I am trying to write a function, that translates a string containing unicode characters into some default ASCII transcription. Ideally I'd like e.g. Ångström
to become Angstroem
or, if that is not possible, Angstrom
. Likewise α=χ
should become a=x
(c?) or similar.
Does Emacs have such built-in capabilities? I know I can get the names and similar of characters (get-char-code-property
) but I know no built-in transcription table.
The purpose is to translate titles of entries into meaningfully readable filenames, avoiding problems with software that doesn't understand unicode.
My current strategy is to build a translation-table by hand, but this approach is fairly limited and requires a lot of maintenance.
There is no built-in capability that i know of. I wrote a package unidecode
specifically for your task. It uses the same approach as in Python's same-named library.
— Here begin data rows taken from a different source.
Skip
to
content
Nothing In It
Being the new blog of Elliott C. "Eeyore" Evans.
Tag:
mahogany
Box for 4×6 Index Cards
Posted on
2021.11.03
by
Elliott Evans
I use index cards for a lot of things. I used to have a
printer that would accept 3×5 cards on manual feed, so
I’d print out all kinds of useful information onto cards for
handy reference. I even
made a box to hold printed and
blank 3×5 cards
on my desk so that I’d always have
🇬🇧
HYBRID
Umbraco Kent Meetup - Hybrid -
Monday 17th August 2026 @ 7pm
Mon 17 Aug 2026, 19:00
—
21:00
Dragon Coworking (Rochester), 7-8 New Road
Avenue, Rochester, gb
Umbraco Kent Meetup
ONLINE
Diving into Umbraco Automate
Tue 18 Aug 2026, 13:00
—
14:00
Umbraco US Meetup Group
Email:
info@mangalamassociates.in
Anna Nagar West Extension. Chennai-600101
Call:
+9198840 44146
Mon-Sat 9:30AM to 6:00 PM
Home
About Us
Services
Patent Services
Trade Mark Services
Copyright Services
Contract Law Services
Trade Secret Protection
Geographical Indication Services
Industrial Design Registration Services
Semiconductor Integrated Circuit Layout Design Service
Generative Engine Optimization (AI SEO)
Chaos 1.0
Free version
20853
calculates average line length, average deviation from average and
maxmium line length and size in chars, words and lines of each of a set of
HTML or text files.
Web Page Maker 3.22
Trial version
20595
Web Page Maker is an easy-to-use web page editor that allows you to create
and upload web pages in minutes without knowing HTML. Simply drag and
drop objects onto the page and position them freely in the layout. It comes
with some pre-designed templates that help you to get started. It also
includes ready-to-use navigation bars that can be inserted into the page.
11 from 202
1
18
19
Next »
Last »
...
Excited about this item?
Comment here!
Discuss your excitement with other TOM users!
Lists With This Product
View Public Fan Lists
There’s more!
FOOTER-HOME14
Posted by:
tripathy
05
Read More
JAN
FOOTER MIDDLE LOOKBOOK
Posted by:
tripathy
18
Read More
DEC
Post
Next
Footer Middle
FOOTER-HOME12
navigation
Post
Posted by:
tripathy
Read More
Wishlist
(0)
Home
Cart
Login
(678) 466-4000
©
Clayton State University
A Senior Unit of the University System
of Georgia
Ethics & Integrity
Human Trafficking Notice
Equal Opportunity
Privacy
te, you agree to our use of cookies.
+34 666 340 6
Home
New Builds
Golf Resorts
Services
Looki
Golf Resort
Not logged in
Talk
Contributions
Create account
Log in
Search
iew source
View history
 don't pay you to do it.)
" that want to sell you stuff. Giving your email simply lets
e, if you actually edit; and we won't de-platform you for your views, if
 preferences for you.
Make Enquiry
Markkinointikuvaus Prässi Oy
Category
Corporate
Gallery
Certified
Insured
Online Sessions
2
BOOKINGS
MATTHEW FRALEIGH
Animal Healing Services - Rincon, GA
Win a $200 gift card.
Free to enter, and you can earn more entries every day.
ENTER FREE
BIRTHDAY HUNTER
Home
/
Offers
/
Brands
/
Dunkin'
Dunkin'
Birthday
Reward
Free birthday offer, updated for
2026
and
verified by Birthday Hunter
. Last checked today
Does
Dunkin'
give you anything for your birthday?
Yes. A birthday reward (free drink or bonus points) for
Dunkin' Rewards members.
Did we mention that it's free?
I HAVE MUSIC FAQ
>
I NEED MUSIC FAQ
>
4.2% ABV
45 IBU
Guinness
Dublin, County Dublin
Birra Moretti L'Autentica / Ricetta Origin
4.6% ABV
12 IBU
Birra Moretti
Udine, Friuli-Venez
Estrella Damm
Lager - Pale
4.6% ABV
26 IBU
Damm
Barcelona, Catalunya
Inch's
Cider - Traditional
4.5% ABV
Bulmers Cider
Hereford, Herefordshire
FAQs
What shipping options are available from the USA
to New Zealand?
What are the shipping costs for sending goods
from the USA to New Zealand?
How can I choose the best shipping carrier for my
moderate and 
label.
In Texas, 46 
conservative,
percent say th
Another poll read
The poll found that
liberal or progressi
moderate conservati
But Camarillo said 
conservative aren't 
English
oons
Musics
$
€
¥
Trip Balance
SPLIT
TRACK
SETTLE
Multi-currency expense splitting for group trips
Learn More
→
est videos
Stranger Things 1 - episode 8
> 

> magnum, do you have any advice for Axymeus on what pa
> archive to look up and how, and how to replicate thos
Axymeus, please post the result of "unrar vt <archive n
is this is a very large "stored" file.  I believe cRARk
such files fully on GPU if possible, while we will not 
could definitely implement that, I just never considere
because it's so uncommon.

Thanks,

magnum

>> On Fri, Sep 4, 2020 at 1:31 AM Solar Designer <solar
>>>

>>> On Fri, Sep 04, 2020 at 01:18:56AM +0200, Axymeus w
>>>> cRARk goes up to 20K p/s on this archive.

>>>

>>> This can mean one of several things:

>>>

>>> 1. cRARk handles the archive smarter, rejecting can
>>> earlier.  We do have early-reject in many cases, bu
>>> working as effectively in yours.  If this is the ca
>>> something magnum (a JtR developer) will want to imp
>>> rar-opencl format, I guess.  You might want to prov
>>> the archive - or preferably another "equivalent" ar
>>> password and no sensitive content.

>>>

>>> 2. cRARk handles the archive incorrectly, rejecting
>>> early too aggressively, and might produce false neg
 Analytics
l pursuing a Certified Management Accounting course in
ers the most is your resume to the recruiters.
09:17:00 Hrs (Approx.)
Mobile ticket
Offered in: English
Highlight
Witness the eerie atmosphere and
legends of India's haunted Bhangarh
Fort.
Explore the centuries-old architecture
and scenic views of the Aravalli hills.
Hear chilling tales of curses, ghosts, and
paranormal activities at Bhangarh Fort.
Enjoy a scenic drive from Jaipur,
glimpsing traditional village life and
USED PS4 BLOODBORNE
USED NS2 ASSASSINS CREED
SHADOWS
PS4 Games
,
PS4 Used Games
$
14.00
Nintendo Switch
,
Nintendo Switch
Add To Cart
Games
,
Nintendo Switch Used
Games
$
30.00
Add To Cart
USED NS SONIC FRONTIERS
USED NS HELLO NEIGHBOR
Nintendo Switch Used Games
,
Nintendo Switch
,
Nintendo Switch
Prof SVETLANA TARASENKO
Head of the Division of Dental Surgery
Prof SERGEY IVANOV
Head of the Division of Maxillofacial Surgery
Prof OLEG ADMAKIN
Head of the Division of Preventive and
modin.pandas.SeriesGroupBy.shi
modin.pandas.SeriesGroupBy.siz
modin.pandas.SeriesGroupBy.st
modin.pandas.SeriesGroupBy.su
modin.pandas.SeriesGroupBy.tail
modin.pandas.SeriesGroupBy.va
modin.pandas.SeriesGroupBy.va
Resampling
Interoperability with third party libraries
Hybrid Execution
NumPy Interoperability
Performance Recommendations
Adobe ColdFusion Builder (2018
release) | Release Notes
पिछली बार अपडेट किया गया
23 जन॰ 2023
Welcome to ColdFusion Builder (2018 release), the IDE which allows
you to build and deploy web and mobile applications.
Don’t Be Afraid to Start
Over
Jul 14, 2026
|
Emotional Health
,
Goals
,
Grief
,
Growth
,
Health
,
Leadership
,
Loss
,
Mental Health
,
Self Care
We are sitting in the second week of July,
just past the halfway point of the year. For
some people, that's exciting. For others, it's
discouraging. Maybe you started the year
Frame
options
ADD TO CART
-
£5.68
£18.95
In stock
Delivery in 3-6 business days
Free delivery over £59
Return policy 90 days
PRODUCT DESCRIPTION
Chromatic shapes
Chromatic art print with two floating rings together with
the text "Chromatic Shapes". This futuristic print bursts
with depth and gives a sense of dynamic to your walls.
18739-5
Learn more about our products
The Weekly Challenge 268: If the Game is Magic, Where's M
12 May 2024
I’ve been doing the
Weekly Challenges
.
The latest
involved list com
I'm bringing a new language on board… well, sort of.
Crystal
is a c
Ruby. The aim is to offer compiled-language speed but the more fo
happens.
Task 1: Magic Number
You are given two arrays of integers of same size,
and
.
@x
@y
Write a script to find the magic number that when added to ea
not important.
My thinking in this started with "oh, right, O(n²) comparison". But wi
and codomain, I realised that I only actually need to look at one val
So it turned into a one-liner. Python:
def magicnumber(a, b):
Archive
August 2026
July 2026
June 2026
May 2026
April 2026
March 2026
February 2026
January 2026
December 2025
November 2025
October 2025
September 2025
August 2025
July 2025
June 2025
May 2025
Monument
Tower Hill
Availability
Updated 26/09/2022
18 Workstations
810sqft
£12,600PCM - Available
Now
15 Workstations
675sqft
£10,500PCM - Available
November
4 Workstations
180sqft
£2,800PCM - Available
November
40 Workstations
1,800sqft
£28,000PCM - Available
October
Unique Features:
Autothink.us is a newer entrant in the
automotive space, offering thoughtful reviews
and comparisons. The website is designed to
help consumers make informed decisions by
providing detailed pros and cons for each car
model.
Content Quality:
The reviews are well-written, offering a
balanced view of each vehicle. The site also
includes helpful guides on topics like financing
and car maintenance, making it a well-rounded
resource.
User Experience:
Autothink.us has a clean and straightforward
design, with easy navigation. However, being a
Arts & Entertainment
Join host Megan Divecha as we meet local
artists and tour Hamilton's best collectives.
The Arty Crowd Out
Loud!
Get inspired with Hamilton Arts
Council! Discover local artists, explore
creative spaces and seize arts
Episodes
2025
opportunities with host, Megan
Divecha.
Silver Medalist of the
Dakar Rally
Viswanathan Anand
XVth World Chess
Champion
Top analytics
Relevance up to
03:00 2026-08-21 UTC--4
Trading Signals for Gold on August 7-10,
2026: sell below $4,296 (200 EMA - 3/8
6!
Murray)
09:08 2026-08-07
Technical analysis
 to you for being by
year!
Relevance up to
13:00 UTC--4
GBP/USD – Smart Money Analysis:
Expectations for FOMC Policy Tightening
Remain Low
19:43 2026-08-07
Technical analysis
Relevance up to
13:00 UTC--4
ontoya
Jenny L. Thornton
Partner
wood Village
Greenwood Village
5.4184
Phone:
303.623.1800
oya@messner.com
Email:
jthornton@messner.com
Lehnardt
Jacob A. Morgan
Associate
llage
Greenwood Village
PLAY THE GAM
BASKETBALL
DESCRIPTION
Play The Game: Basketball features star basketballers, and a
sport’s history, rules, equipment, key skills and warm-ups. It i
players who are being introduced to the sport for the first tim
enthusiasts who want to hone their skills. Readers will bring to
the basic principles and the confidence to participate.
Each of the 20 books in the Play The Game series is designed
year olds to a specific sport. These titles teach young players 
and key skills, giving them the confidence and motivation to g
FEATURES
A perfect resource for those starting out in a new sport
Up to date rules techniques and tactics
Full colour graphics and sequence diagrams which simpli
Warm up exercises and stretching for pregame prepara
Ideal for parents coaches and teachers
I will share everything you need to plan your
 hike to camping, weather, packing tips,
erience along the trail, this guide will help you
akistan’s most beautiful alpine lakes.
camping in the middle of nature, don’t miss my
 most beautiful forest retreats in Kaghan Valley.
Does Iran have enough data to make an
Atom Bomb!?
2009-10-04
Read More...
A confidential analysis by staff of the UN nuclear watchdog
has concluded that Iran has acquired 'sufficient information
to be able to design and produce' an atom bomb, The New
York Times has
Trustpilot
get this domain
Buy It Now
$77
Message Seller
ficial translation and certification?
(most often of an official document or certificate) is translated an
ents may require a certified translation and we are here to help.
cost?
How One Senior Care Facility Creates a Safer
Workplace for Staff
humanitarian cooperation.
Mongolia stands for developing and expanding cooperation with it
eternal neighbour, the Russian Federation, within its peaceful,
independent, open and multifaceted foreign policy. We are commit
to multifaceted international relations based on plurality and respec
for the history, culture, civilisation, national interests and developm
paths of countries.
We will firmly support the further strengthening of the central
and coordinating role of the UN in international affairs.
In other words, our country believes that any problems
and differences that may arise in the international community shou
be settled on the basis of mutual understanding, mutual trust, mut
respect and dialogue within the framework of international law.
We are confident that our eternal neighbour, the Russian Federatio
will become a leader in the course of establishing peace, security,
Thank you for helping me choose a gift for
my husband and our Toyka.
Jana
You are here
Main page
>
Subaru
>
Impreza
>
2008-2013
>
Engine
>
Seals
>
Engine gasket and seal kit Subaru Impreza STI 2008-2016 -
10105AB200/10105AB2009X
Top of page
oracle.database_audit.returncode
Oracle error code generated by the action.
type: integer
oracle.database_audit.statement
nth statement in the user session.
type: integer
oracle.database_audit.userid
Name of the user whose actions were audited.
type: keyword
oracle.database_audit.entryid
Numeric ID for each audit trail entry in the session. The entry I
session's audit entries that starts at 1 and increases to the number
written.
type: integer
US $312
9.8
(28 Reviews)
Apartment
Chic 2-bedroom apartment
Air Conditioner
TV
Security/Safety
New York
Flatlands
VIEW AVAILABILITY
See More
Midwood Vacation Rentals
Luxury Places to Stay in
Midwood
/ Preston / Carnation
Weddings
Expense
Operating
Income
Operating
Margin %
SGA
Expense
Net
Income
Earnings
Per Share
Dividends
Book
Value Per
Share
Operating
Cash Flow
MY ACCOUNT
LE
To install just add MELPA repository to your repository list:
(add-to-list 'package-archives
'("melpa" . "http://melpa.milkbox.net/packages/") t)
Then run M-x package-install RET unidecode. unidecode
has 2 functions, unidecode-unidecode
that turns Unicode into ASCII, and unidecode-sanitize
that discards non-alphanumeric characters and transforms space into hyphen.
ELISP> (unidecode-unidecode "¡Hola!, Grüß Gott, Hyvää päivää, Tere õhtust, Bonġu Cześć!, Dobrý den, Здравствуйте!, Γειά σας, გამარჯობა")
"!Hola!, Gruss Gott, Hyvaa paivaa, Tere ohtust, Bongu Czesc!, Dobry den, Zdravstvuite!, Geia sas, lmsllmlllmckhmslmgll"
ELISP> (unidecode-sanitize "¡Hola!, Grüß Gott, Hyvää päivää, Tere õhtust, Bonġu Cześć!, Dobrý den, Здравствуйте!, Γειά σας, გამარჯობა")
"hola-gruss-gott-hyvaa-paivaa-tere-ohtust-bongu-czesc-dobry-den-zdravstvuite-geia-sas-lmsllmlllmckhmslmgll"